The lowest-level interface for making syscalls …

rsyscall.near.types

Definitions of namespace-local identifiers …

Classes

class FileDescriptor (number: int)

The integer identifier for a file descriptor taken by many syscalls.

This is a file descriptor in a specific file descriptor table, but we don't with this object know what file descriptor table that is.

Expand source code Browse git
@dataclass(frozen=True)
class FileDescriptor:
    """The integer identifier for a file descriptor taken by many syscalls.

    This is a file descriptor in a specific file descriptor table, but we don't with this
    object know what file descriptor table that is.

    """
    __slots__ = ('number')
    number: int

    def __str__(self) -> str:
        return f"FD({self.number})"

    def __repr__(self) -> str:
        return str(self)

    def __int__(self) -> int:
        return self.number

Instance variables

var number : int

Return an attribute of instance, which is of type owner.

class WatchDescriptor (number: int)

The integer identifier for an inotify watch descriptor taken by inotify syscalls.

This is a watch descriptor for a specific inotify instance, but we don't with this object know what inotify instance that is.

Expand source code Browse git
@dataclass(frozen=True)
class WatchDescriptor:
    """The integer identifier for an inotify watch descriptor taken by inotify syscalls.

    This is a watch descriptor for a specific inotify instance, but we don't with this
    object know what inotify instance that is.

    """
    number: int

    def __str__(self) -> str:
        return f"WD({self.number})"

    def __repr__(self) -> str:
        return str(self)

    def __int__(self) -> int:
        return self.number

Class variables

var number : int
class Address (address: int)

The integer identifier for a virtual memory address as taken by many syscalls.

This is an address in a specific address space, but we don't with this object know what address space that is.

Expand source code Browse git
@dataclass(frozen=True)
class Address:
    """The integer identifier for a virtual memory address as taken by many syscalls.

    This is an address in a specific address space, but we don't with this object know
    what address space that is.

    """
    __slots__ = ('address')
    address: int

    def __add__(self, other: int) -> 'Address':
        return Address(self.address + other)

    def __sub__(self, other: int) -> 'Address':
        return Address(self.address - other)

    def __str__(self) -> str:
        return f"Address({hex(self.address)})"

    def __repr__(self) -> str:
        return str(self)

    def __int__(self) -> int:
        return self.address

Instance variables

var address : int

Return an attribute of instance, which is of type owner.

class MemoryMapping (address: int, length: int, page_size: int)

The integer identifiers for a virtual memory mapping as taken by many syscalls.

This is a mapping in a specific address space, but we don't with this object know what address space that is.

We require three pieces of information to describe a memory mapping. - Address is the start address of the memory mapping - Length is the length in bytes of the memory mapped region

Page size is unusual, but required for robustness: While the syscalls related to memory mappings don't appear to depend on page size, that's an illusion.
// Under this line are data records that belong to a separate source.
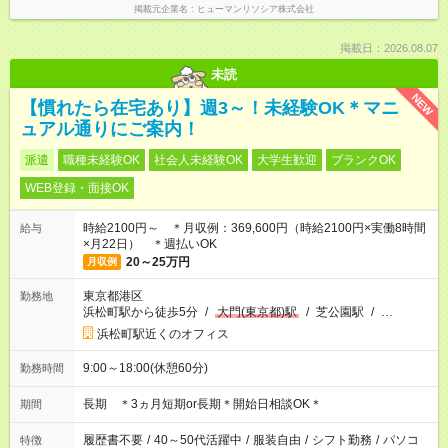
掲載元企業名
ヒューマンリソシア株式会社
掲載日：2026.08.07
未読
NEW
【慣れたら在宅あり】週3～！未経験OK＊マニ
ュアル通りにご案内！
派遣
職種未経験OK
社会人未経験OK
大学生歓迎
ブランクOK
WEB登録・面接OK
時給2100円～ ＊月収例：369,600円（時給2100円×実働8時間
給与
×月22日） ＊週払いOK
20～25万円
月収例
東京都港区
勤務地
浜松町駅から徒歩5分
/
大門(東京都)駅
/
芝公園駅
/
…
浜松町駅近くのオフィス
9:00～18:00(休憩60分)
勤務時間
長期 ＊3ヵ月短期or長期＊開始日相談OK＊
期間
履歴書不要
/
40～50代活躍中
/
服装自由
/
シフト勤務
/
パソコ
特徴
They seem to deal in sizes in terms of bytes, but if you provide a size which is not a multiple of the page size, silent failures or misbehaviors will occur. Misbehavior include the sizes being rounded up to the page size, including in munmap, thus unmapping more memory than expected.

As long as we ensure that the original length we pass to mmap is a multiple of the page size that will be used for the mapping, then we could get by with just storing the length and not the page size. However, the memory mapping API allows unmapping only part of a mapping, or in general performing operations on only part of a mapping. These splits must happen at page boundaries, and therefore to support specifying these splits without allowing silent rounding errors, we need to know the page size of the mapping.

This is especially troubling when mmaping files with an unknown page size, such as those passed to us from another program. memfd_create or hugetlbfs can be used to create files with an unknown page size, which cannot be robust unmapped. At this time, we don't know of a way to learn the page size of such a file. One good solution would be for mmap to be taught a new MAP_ENFORCE_PAGE_SIZE flag which requires MAP_HUGE_* to be passed when mapping files with nonstandard page size. In this way, we could assert the page size of the file and protect against attackers sending us files with unexpected page sizes.

Expand source code Browse git
@dataclass(frozen=True)
class MemoryMapping:
    """The integer identifiers for a virtual memory mapping as taken by many syscalls.

    This is a mapping in a specific address space, but we don't with this object know what
    address space that is.

    We require three pieces of information to describe a memory mapping. 
    - Address is the start address of the memory mapping
    - Length is the length in bytes of the memory mapped region

    Page size is unusual, but required for robustness: While the syscalls related to
    memory mappings don't appear to depend on page size, that's an illusion. They seem to
    deal in sizes in terms of bytes, but if you provide a size which is not a multiple of
    the page size, silent failures or misbehaviors will occur. Misbehavior include the
    sizes being rounded up to the page size, including in munmap, thus unmapping more
    memory than expected.

    As long as we ensure that the original length we pass to mmap is a multiple of the
    page size that will be used for the mapping, then we could get by with just storing
    the length and not the page size. However, the memory mapping API allows unmapping
    only part of a mapping, or in general performing operations on only part of a
    mapping. These splits must happen at page boundaries, and therefore to support
    specifying these splits without allowing silent rounding errors, we need to know the
    page size of the mapping.

    This is especially troubling when mmaping files with an unknown page size, such as
    those passed to us from another program. memfd_create or hugetlbfs can be used to
    create files with an unknown page size, which cannot be robust unmapped. At this time,
    we don't know of a way to learn the page size of such a file. One good solution would
    be for mmap to be taught a new MAP_ENFORCE_PAGE_SIZE flag which requires MAP_HUGE_* to
    be passed when mapping files with nonstandard page size. In this way, we could assert
    the page size of the file and protect against attackers sending us files with
    unexpected page sizes.

    """
    __slots__ = ('address', 'length', 'page_size')
    address: int
    length: int
    page_size: int

    def __post_init_(self) -> None:
        if (self.address % self.page_size) != 0:
            raise Exception("the address for this memory-mapping is not page-aligned", self)
        if (self.length % self.page_size) != 0:
            raise Exception("the length for this memory-mapping is not page-aligned", self)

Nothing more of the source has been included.